**Task description**
Once the pictures have been excluded, set down each remaining entry word for word.

**Source information**
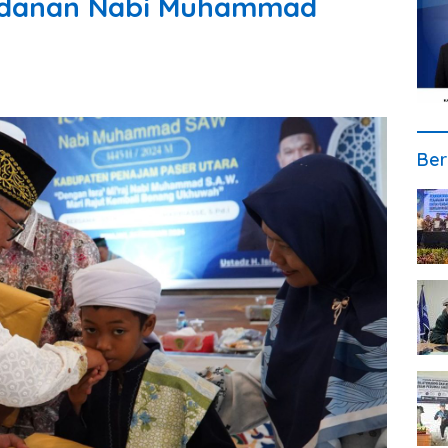
ladanan Nabi Muhammad
Ber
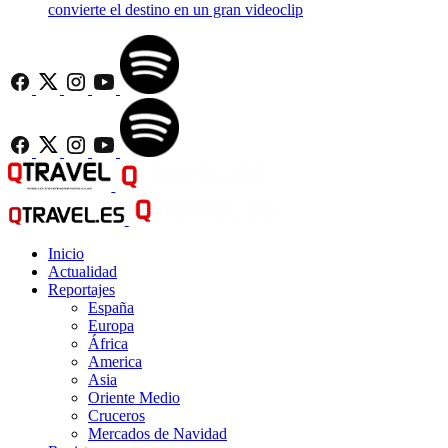
convierte el destino en un gran videoclip
Inicio
Actualidad
Reportajes
España
Europa
África
America
Asia
Oriente Medio
Cruceros
Mercados de Navidad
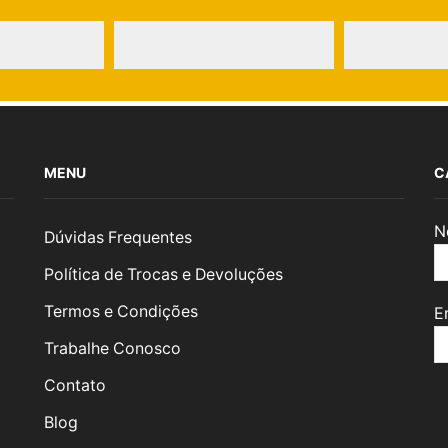
MENU
C
N
Dúvidas Frequentes
Política de Trocas e Devoluções
Termos e Condições
E
Trabalhe Conosco
Contato
Blog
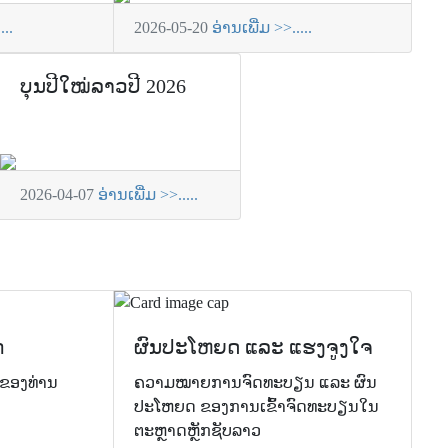
...
2026-05-20
ອ່ານເພີ່ມ >>.....
ບຸນປີໃໝ່ລາວປີ 2026
2026-04-07
ອ່ານເພີ່ມ >>.....
ກ
ຜົນປະໂຫຍດ ແລະ ແຮງຈູງໃຈ
ກຂອງທ່ານ
ຄວາມໝາຍການຈົດທະບຽນ ແລະ ຜົນ
ປະໂຫຍດ ຂອງການເຂົ້າຈົດທະບຽນໃນ
ຕະຫຼາດຫຼັກຊັບລາວ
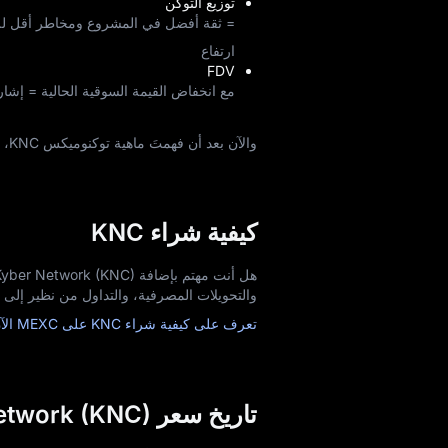
توزيع التوكن
= ثقة أفضل في المشروع ومخاطر أقل لل
ارتفاع
FDV
مع انخفاض القيمة السوقية الحالية = إشار
والآن بعد أن فهمتَ ماهية توكنوميكس KNC، استكشف
كيفية شراء KNC
والتحويلات المصرفية، والتداول من نظير إلى نظير. سواء كنت مبتدئاً
تعرف على كيفية شراء KNC على MEXC الآن!
تاريخ سعر Kyber Network (KNC)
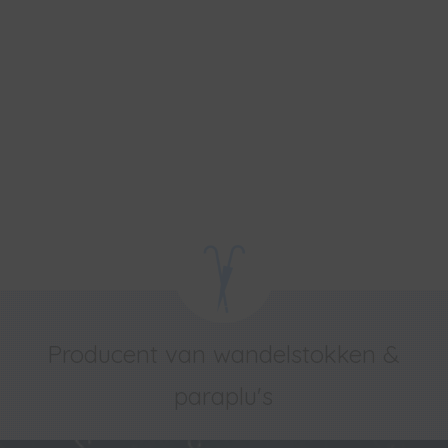
Producent van wandelstokken &
paraplu's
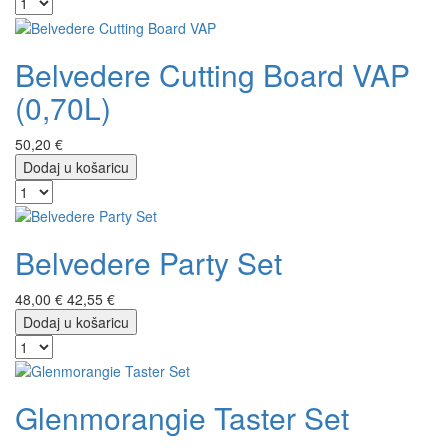
Belvedere Cutting Board VAP
(0,70L)
50,20 €
Dodaj u košaricu
Belvedere Party Set
48,00 €
42,55 €
Dodaj u košaricu
Glenmorangie Taster Set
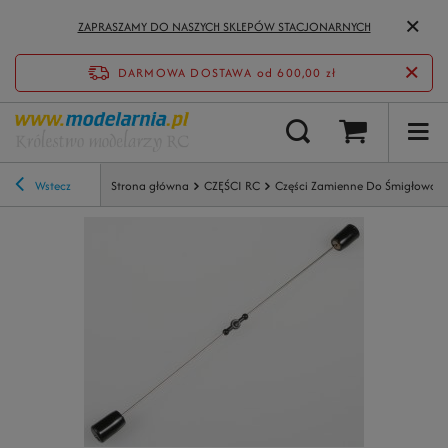
ZAPRASZAMY DO NASZYCH SKLEPÓW STACJONARNYCH
DARMOWA DOSTAWA
od 600,00 zł
Wstecz
Strona główna
CZĘŚCI RC
Części Zamienne Do Śmigłowcó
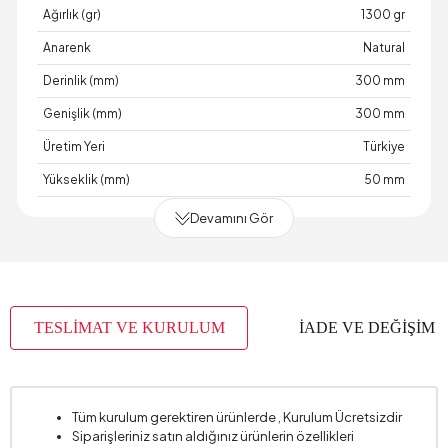
Ağırlık (gr)
1300 gr
Anarenk
Natural
Derinlik (mm)
300 mm
Genişlik (mm)
300 mm
Üretim Yeri
Türkiye
Yükseklik (mm)
50 mm
Devamını Gör
TESLİMAT VE KURULUM
İADE VE DEĞİŞİM
Tüm kurulum gerektiren ürünlerde , Kurulum Ücretsizdir
Siparişleriniz satın aldığınız ürünlerin özellikleri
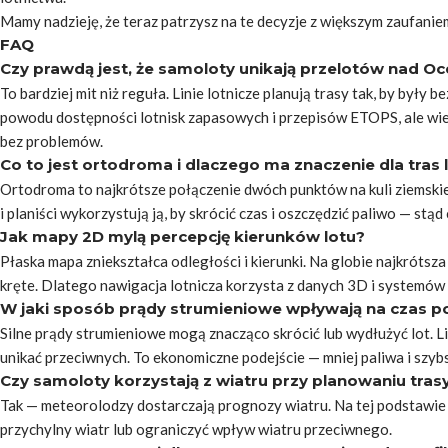
Mamy nadzieję, że teraz patrzysz na te decyzje z większym zaufanie
FAQ
Czy prawdą jest, że samoloty unikają przelotów nad 
To bardziej mit niż reguła. Linie lotnicze planują trasy tak, by były
powodu dostępności lotnisk zapasowych i przepisów ETOPS, ale wie
bez problemów.
Co to jest ortodroma i dlaczego ma znaczenie dla tras 
Ortodroma to najkrótsze połączenie dwóch punktów na kuli ziemskiej
i planiści wykorzystują ją, by skrócić czas i oszczędzić paliwo — stąd
Jak mapy 2D mylą percepcję kierunków lotu?
Płaska mapa zniekształca odległości i kierunki. Na globie najkrótsz
kręte. Dlatego nawigacja lotnicza korzysta z danych 3D i systemów
W jaki sposób prądy strumieniowe wpływają na czas p
Silne prądy strumieniowe mogą znacząco skrócić lub wydłużyć lot. Lin
unikać przeciwnych. To ekonomiczne podejście — mniej paliwa i szybs
Czy samoloty korzystają z wiatru przy planowaniu tras
Tak — meteorolodzy dostarczają prognozy wiatru. Na tej podstawie d
przychylny wiatr lub ograniczyć wpływ wiatru przeciwnego.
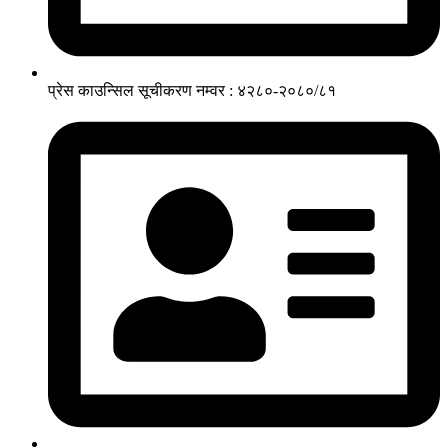
प्रेस काउन्सिल सूचीकरण नम्वर : ४२८०-२०८०/८१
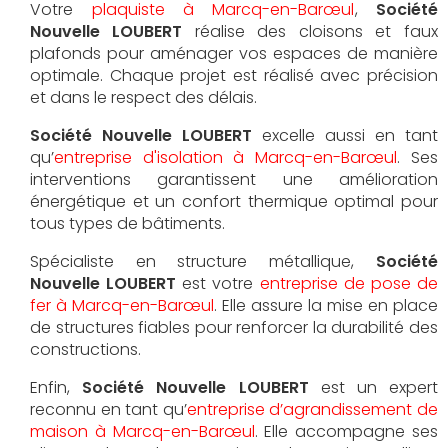
Votre
plaquiste à Marcq-en-Barœul
,
Société
Nouvelle LOUBERT
réalise des cloisons et faux
plafonds pour aménager vos espaces de manière
optimale. Chaque projet est réalisé avec précision
et dans le respect des délais.
Société Nouvelle LOUBERT
excelle aussi en tant
qu’
entreprise d'isolation à Marcq-en-Barœul
. Ses
interventions garantissent une amélioration
énergétique et un confort thermique optimal pour
tous types de bâtiments.
Spécialiste en structure métallique,
Société
Nouvelle LOUBERT
est votre
entreprise de pose de
fer à Marcq-en-Barœul
. Elle assure la mise en place
de structures fiables pour renforcer la durabilité des
constructions.
Enfin,
Société Nouvelle LOUBERT
est un expert
reconnu en tant qu’
entreprise d’agrandissement de
maison à Marcq-en-Barœul
. Elle accompagne ses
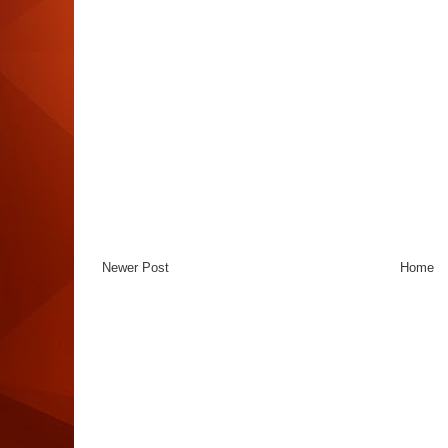
Newer Post
Home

**Response**
ladanan Nabi Muhammad
Ber
convierte el destino en un gran videoclip
Inicio
Actualidad
Reportajes
España
Europa
África
America
Asia
Oriente Medio
Cruceros
Mercados de Navidad
MENU
C
N
Dúvidas Frequentes
Política de Trocas e Devoluções
Termos e Condições
E
Trabalhe Conosco
Contato
Blog
...
2026-05-20
ອ່ານເພີ່ມ >>.....
ບຸນປີໃໝ່ລາວປີ 2026
2026-04-07
ອ່ານເພີ່ມ >>.....
ກ
ຜົນປະໂຫຍດ ແລະ ແຮງຈູງໃຈ
ກຂອງທ່ານ
ຄວາມໝາຍການຈົດທະບຽນ ແລະ ຜົນ
ປະໂຫຍດ ຂອງການເຂົ້າຈົດທະບຽນໃນ
ຕະຫຼາດຫຼັກຊັບລາວ
توزيع التوكن
= ثقة أفضل في المشروع ومخاطر أقل لل
ارتفاع
FDV
مع انخفاض القيمة السوقية الحالية = إشار
والآن بعد أن فهمتَ ماهية توكنوميكس KNC، استكشف
كيفية شراء KNC
والتحويلات المصرفية، والتداول من نظير إلى نظير. سواء كنت مبتدئاً
تعرف على كيفية شراء KNC على MEXC الآن!
تاريخ سعر Kyber Network (KNC)
Producent van wandelstokken &
paraplu's
Belvedere Cutting Board VAP
(0,70L)
50,20 €
Dodaj u košaricu
Belvedere Party Set
48,00 €
42,55 €
Dodaj u košaricu
Glenmorangie Taster Set
ZAPRASZAMY DO NASZYCH SKLEPÓW STACJONARNYCH
DARMOWA DOSTAWA
od 600,00 zł
Wstecz
Strona główna
CZĘŚCI RC
Części Zamienne Do Śmigłowcó
Ağırlık (gr)
1300 gr
Anarenk
Natural
Derinlik (mm)
300 mm
Genişlik (mm)
300 mm
Üretim Yeri
Türkiye
Yükseklik (mm)
50 mm
Devamını Gör
TESLİMAT VE KURULUM
İADE VE DEĞİŞİM
Tüm kurulum gerektiren ürünlerde , Kurulum Ücretsizdir
Siparişleriniz satın aldığınız ürünlerin özellikleri
Mamy nadzieję, że teraz patrzysz na te decyzje z większym zaufanie
FAQ
Czy prawdą jest, że samoloty unikają przelotów nad 
To bardziej mit niż reguła. Linie lotnicze planują trasy tak, by były
powodu dostępności lotnisk zapasowych i przepisów ETOPS, ale wie
bez problemów.
Co to jest ortodroma i dlaczego ma znaczenie dla tras 
Ortodroma to najkrótsze połączenie dwóch punktów na kuli ziemskiej
i planiści wykorzystują ją, by skrócić czas i oszczędzić paliwo — stąd
Jak mapy 2D mylą percepcję kierunków lotu?
Płaska mapa zniekształca odległości i kierunki. Na globie najkrótsz
kręte. Dlatego nawigacja lotnicza korzysta z danych 3D i systemów
W jaki sposób prądy strumieniowe wpływają na czas p
Silne prądy strumieniowe mogą znacząco skrócić lub wydłużyć lot. Lin
unikać przeciwnych. To ekonomiczne podejście — mniej paliwa i szybs
Czy samoloty korzystają z wiatru przy planowaniu tras
Tak — meteorolodzy dostarczają prognozy wiatru. Na tej podstawie d
przychylny wiatr lub ograniczyć wpływ wiatru przeciwnego.
प्रेस काउन्सिल सूचीकरण नम्वर : ४२८०-२०८०/८१
Votre
plaquiste à Marcq-en-Barœul
,
Société
Nouvelle LOUBERT
réalise des cloisons et faux
plafonds pour aménager vos espaces de manière
optimale. Chaque projet est réalisé avec précision
et dans le respect des délais.
Société Nouvelle LOUBERT
excelle aussi en tant
qu’
entreprise d'isolation à Marcq-en-Barœul
. Ses
interventions garantissent une amélioration
énergétique et un confort thermique optimal pour
tous types de bâtiments.
Spécialiste en structure métallique,
Société
Nouvelle LOUBERT
est votre
entreprise de pose de
fer à Marcq-en-Barœul
. Elle assure la mise en place
de structures fiables pour renforcer la durabilité des
constructions.
Enfin,
Société Nouvelle LOUBERT
est un expert
reconnu en tant qu’
entreprise d’agrandissement de
maison à Marcq-en-Barœul
. Elle accompagne ses
Newer Post
Home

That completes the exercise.